Record excerpts>
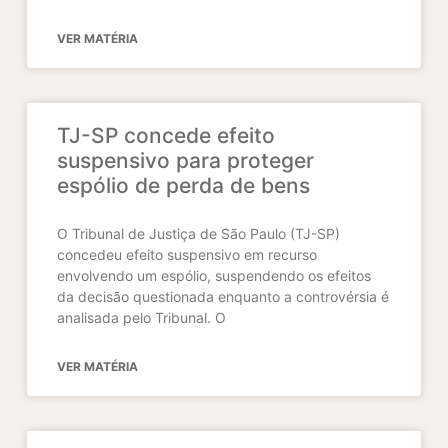
VER MATÉRIA
TJ-SP concede efeito
suspensivo para proteger
espólio de perda de bens
O Tribunal de Justiça de São Paulo (TJ-SP)
concedeu efeito suspensivo em recurso
envolvendo um espólio, suspendendo os efeitos
da decisão questionada enquanto a controvérsia é
analisada pelo Tribunal. O
VER MATÉRIA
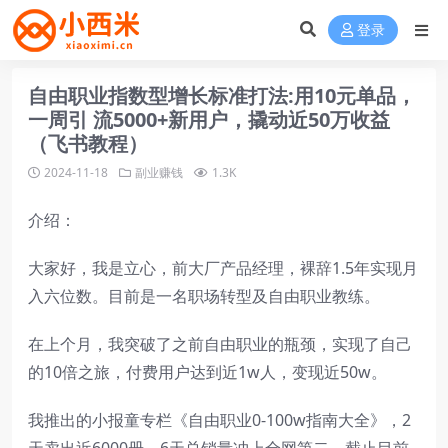
登录
自由职业指数型增长标准打法:用10元单品，
一周引 流5000+新用户，撬动近50万收益
（飞书教程）
2024-11-18
副业赚钱
1.3K
介绍：
大家好，我是立心，前大厂产品经理，裸辞1.5年实现月
入六位数。目前是一名职场转型及自由职业教练。
在上个月，我突破了之前自由职业的瓶颈，实现了自己
的10倍之旅，付费用户达到近1w人，变现近50w。
我推出的小报童专栏《自由职业0-100w指南大全》，2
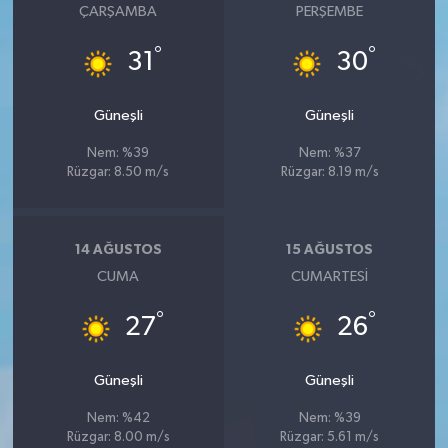
ÇARŞAMBA
PERŞEMBE
°
°
31
30
Güneşli
Güneşli
Nem: %39
Nem: %37
Rüzgar: 8.50 m/s
Rüzgar: 8.19 m/s
14 AĞUSTOS
15 AĞUSTOS
CUMA
CUMARTESI
°
°
27
26
Güneşli
Güneşli
Nem: %42
Nem: %39
Rüzgar: 8.00 m/s
Rüzgar: 5.61 m/s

Problem statement>
Since only the text is wanted, repeat all the records above exactly and omit the pictures.

Your response>
VER MATÉRIA
TJ-SP concede efeito
suspensivo para proteger
espólio de perda de bens
O Tribunal de Justiça de São Paulo (TJ-SP)
concedeu efeito suspensivo em recurso
envolvendo um espólio, suspendendo os efeitos
da decisão questionada enquanto a controvérsia é
analisada pelo Tribunal. O
VER MATÉRIA
登录
自由职业指数型增长标准打法:用10元单品，
一周引 流5000+新用户，撬动近50万收益
（飞书教程）
2024-11-18
副业赚钱
1.3K
介绍：
大家好，我是立心，前大厂产品经理，裸辞1.5年实现月
入六位数。目前是一名职场转型及自由职业教练。
在上个月，我突破了之前自由职业的瓶颈，实现了自己
的10倍之旅，付费用户达到近1w人，变现近50w。
我推出的小报童专栏《自由职业0-100w指南大全》，2
ÇARŞAMBA
PERŞEMBE
°
°
31
30
Güneşli
Güneşli
Nem: %39
Nem: %37
Rüzgar: 8.50 m/s
Rüzgar: 8.19 m/s
14 AĞUSTOS
15 AĞUSTOS
CUMA
CUMARTESI
°
°
27
26
Güneşli
Güneşli
Nem: %42
Nem: %39
Rüzgar: 8.00 m/s
Rüzgar: 5.61 m/s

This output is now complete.